An increase in the PLD of marine organisms, even by a small amount, may have serious demographic consequences for a species because of the extremely high mortality rates of larvae (Houde, 1987; Bertram and Leggett, 1994). All else being equal, this would be expected to reduce the number of larvae surviving to age at metamorphosis and, consequently, lower recruitment success (Leggett and Deblois, 1994; Bergenius et al., 2002). Conversely, being larger and with better body condition may confer advantages during the first few days after metamorphosis and settlement when mortality can also be extreme (Perez-Dominguez and Munch, 2010). Longer PLDs could also lead to increased dispersal (Lester et al., 2007; Shanks, 2009). If so, increases in sediment may alter patterns of population connectivity on coastal reefs.
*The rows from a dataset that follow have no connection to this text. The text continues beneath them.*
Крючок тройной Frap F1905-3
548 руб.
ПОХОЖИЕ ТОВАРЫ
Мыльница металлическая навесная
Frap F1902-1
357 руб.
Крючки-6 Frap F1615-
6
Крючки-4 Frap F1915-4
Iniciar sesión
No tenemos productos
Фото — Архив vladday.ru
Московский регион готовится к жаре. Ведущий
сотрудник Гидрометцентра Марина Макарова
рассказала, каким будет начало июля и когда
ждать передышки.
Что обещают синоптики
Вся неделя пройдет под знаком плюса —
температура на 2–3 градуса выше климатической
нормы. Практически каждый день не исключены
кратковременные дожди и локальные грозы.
In our experiment, delayed metamorphosis and changes in growth and condition occurred at relatively low levels of suspended sediment. Exposure to such levels should be commonplace for communities on coastal reefs as peak fish recruitment overlaps with the wet season in both the Caribbean (Sponaugle and Cowen, 1996; Enfield and Alfaro, 1999) and the Great Barrier Reef (McCormick, 2003; Brodie et al., 2007). The effect of suspended sediment on coral reef fish larvae may be one of the driving mechanisms underlying distribution patterns seen across tropical continental shelves, from inner to outer reefs (Letourneur et al., 1998; Mallela et al., 2007). The increase in sediment loads is likely to affect both spatial and temporal patterns of coral reef fish distributions by reducing the number of coral reef fish larvae that can successfully settle on reefs experiencing elevated concentrations of suspended sediment (Wenger et al., 2011; Wenger and McCormick, 2013).
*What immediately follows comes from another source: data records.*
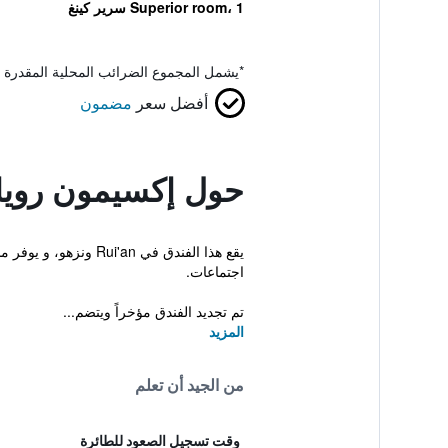
Superior room، 1 سرير كينغ
*
يشمل المجموع الضرائب المحلية المقدرة 
أفضل سعر
مضمون
حول إكسيمون روي
يقع هذا الفندق في n
اجتماعات.
تم تجديد الفندق مؤخراً ويتضم...
المزيد
من الجيد أن تعلم
وقت تسجيل الصعود للطائرة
At this stage it is not known why larvae exposed to sediment have a longer development period. Therefore, what follows is a discussion on the potential mechanisms that could be driving the delay in reaching this developmental stage. Delays in metamorphosis have previously been described as a reduced growth rate once competency is reached, wherein the fish take the same amount of time to reach competency but then delay metamorphosis and continue to exist as larvae (Cowen, 1991; McCormick, 1999). Based on this definition of competency, it appears that the fish in the current study are delaying metamorphosis upon reaching competency. The fish in the sediment treatments were generally older, longer and heavier at metamorphosis than the fish in the control treatment, indicating that they have surpassed a critical threshold for competency according to the above guidelines.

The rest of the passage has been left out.